Task goal | Each line that contains "vacunas" needs to be copied from the listing.

***** Material supplied *****

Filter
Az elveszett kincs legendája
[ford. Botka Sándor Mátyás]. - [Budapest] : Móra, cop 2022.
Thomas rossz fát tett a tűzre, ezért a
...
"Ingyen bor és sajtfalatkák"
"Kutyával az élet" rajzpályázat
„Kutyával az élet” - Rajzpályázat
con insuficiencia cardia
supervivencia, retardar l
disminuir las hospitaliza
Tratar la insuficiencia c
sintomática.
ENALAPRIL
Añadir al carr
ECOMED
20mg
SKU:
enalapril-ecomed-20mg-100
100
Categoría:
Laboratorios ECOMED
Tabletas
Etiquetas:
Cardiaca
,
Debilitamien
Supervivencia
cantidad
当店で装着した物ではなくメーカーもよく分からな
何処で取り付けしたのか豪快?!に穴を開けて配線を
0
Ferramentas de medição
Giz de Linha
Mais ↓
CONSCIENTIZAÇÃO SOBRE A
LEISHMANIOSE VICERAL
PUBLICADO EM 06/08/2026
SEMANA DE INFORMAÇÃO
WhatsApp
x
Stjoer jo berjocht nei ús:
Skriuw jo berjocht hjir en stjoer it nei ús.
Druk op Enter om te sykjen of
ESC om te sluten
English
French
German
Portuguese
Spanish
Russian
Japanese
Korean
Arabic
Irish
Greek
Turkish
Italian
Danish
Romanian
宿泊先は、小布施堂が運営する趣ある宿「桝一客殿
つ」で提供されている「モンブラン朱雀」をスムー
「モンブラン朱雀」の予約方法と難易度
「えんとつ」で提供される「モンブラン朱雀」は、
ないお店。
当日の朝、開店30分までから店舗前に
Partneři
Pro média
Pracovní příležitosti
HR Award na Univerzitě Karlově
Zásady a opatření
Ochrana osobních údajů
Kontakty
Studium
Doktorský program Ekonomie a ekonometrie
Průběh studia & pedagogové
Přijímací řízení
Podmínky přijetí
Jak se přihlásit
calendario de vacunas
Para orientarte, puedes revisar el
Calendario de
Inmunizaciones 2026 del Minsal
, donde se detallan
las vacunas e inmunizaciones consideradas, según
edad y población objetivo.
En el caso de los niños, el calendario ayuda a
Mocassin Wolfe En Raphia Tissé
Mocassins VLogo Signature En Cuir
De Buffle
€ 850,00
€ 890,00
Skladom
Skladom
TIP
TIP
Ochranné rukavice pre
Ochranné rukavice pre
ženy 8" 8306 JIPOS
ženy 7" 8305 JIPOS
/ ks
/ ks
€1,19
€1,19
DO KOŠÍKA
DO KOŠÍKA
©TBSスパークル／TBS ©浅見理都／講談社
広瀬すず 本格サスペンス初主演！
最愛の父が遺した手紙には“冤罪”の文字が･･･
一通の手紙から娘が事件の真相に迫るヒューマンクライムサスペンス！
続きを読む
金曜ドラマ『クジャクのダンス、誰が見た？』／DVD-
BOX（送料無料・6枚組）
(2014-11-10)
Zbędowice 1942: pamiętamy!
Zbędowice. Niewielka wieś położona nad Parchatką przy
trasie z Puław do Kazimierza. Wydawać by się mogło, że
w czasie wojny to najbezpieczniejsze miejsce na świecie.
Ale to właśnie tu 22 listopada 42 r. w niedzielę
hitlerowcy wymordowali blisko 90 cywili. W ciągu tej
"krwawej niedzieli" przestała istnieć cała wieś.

*****
***** Material supplied *****

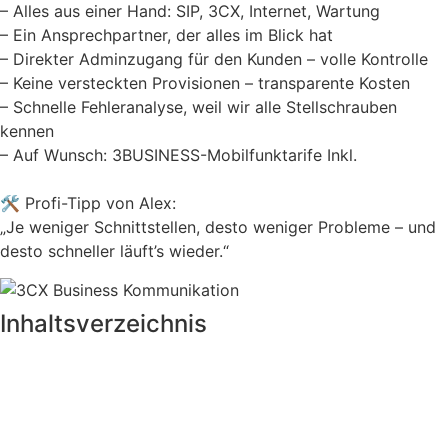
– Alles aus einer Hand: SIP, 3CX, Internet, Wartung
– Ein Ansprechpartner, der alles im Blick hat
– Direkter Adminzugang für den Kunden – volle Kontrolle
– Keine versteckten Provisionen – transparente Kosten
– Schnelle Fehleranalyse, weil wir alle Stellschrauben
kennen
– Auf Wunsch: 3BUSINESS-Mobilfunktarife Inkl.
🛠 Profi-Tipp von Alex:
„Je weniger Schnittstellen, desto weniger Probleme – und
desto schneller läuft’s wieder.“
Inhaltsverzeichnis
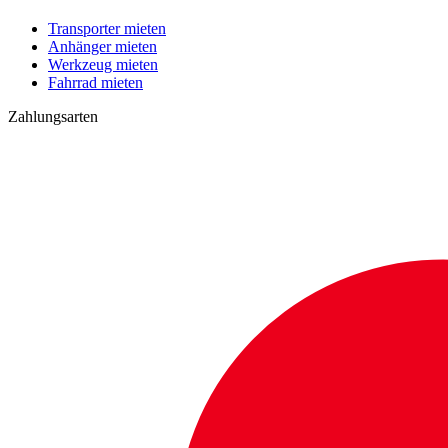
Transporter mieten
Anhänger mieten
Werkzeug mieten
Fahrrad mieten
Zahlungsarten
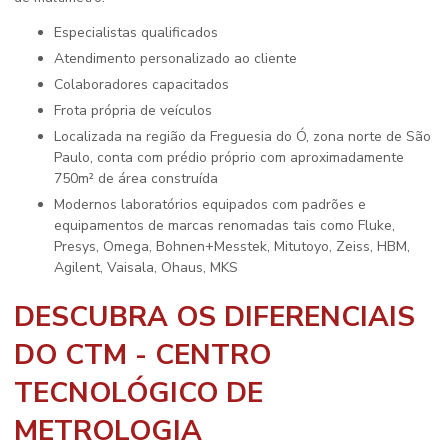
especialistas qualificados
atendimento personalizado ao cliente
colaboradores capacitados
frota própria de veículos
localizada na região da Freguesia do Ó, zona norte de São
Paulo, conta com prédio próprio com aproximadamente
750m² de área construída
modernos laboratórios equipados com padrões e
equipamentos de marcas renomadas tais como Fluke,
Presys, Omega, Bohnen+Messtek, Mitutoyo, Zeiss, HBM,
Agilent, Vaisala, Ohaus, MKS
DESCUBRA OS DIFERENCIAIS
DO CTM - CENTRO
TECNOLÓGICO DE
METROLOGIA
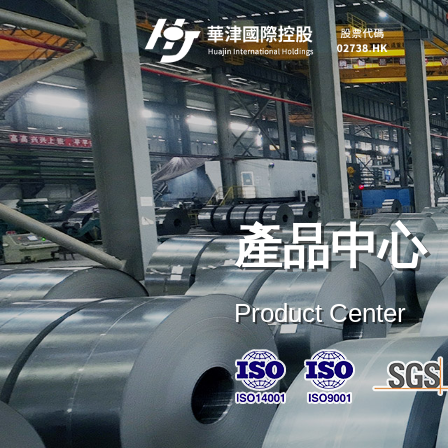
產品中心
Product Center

*****

Result for this task |
calendario de vacunas
las vacunas e inmunizaciones consideradas, según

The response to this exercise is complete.